A more recent arrival is Dr Gellért, who at first the townsfolk take to be a tourist, but who has in fact come to Darkenbloom to investigate what happened there during the war. He is joined by another visitor who rides into town “as a stranger” because he wishes to “see things from an unbiased perspective”.

So far, so portentous. The novel is set in August 1989, during the lead-up to the fall of the Berlin Wall later that year, and all the repressed memories of 20th-century history loom large. Pretty soon it becomes clear that life in Darkenbloom is not as peaceful as it at first appears: a barn burns down in a local field while the volunteer fire brigade are drinking at a festival nearby; a group of students, there to repair graves at the Jewish cemetery, discover fresh antisemitic graffiti on one of the headstones; Flocke Malnitz, the youngest of Toni and Leonore’s children, goes missing.

Halfway through the novel, the remains of a body are discovered in a nearby meadow. They could belong to a victim from the Nazi era, or from some other, long-forgotten crime. No one is really sure, but the discovery does manage to precipitate a bit more narrative clarity.

In the first half of the novel the townsfolk can’t bear to name the country across the border, but after the body is disinterred, “Over There” is revealed to be Hungary.

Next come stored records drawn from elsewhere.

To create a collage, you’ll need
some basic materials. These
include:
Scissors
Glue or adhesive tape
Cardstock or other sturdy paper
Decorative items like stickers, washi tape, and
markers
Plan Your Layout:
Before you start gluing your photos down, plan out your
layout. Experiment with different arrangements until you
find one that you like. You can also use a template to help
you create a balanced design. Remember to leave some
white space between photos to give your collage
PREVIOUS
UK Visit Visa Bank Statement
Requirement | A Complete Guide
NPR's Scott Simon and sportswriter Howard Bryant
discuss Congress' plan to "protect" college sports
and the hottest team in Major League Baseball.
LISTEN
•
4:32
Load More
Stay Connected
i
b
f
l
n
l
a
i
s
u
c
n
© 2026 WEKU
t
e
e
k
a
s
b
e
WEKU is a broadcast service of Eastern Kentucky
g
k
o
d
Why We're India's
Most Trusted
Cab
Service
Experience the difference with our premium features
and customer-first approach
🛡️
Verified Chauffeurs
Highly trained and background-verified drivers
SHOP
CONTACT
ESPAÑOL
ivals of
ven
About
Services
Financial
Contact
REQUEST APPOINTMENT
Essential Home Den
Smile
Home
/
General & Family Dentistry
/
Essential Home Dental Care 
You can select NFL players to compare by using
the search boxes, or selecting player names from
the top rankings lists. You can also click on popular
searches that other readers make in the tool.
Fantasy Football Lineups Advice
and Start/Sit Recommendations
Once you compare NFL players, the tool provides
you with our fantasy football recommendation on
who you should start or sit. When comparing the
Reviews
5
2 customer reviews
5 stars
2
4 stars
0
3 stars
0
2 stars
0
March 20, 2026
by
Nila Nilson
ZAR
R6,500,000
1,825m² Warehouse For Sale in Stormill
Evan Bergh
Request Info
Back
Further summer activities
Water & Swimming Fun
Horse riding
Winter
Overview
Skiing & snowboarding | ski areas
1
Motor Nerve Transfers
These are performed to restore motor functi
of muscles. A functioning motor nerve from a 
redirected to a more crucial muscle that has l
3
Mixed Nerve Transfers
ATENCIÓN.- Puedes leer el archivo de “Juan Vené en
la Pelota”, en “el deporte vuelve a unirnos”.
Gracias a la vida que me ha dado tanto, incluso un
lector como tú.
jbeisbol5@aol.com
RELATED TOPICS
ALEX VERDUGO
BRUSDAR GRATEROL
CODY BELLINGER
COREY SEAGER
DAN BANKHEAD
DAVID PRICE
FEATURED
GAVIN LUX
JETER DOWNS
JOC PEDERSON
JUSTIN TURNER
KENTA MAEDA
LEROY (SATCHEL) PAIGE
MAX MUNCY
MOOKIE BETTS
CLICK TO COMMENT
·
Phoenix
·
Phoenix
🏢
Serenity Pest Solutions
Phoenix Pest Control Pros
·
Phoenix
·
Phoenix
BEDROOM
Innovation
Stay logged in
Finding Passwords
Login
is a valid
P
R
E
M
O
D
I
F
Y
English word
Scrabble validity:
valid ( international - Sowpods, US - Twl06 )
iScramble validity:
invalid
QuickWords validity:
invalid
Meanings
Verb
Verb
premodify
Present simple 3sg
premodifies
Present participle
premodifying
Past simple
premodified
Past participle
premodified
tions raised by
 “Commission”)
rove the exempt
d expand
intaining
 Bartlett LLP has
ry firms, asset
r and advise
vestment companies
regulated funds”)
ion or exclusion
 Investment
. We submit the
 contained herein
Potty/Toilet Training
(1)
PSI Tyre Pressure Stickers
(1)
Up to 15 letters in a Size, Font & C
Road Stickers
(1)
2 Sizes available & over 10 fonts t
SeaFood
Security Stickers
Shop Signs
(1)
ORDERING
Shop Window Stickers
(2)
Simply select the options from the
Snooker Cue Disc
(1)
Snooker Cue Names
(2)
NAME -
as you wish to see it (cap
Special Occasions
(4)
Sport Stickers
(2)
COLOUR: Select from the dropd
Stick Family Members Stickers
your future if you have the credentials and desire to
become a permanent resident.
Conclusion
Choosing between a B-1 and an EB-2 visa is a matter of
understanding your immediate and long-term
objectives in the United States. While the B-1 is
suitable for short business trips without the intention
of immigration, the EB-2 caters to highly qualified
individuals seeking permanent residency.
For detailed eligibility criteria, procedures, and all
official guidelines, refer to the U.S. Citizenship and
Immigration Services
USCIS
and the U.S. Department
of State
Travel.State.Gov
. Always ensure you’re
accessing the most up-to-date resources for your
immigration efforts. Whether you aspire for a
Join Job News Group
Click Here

The “stranger” who rode into town in the novel’s opening pages turns out to be a man named Lowetz, who has returned to the family home in the village after the mysterious sudden death of his mother, Eszter.

Darkenbloom has been a huge hit in Austria, where it was published in 2021, and it is easy to see why: it is a big, sprawling book intent on confronting a nation with a history that it is still often unwilling to talk about openly. But it is also a frustratingly diffuse novel, the ambition of which isn’t always matched by the writing. This is not a problem of translation: Charlotte Collins’s rendering always feels precise and inventive.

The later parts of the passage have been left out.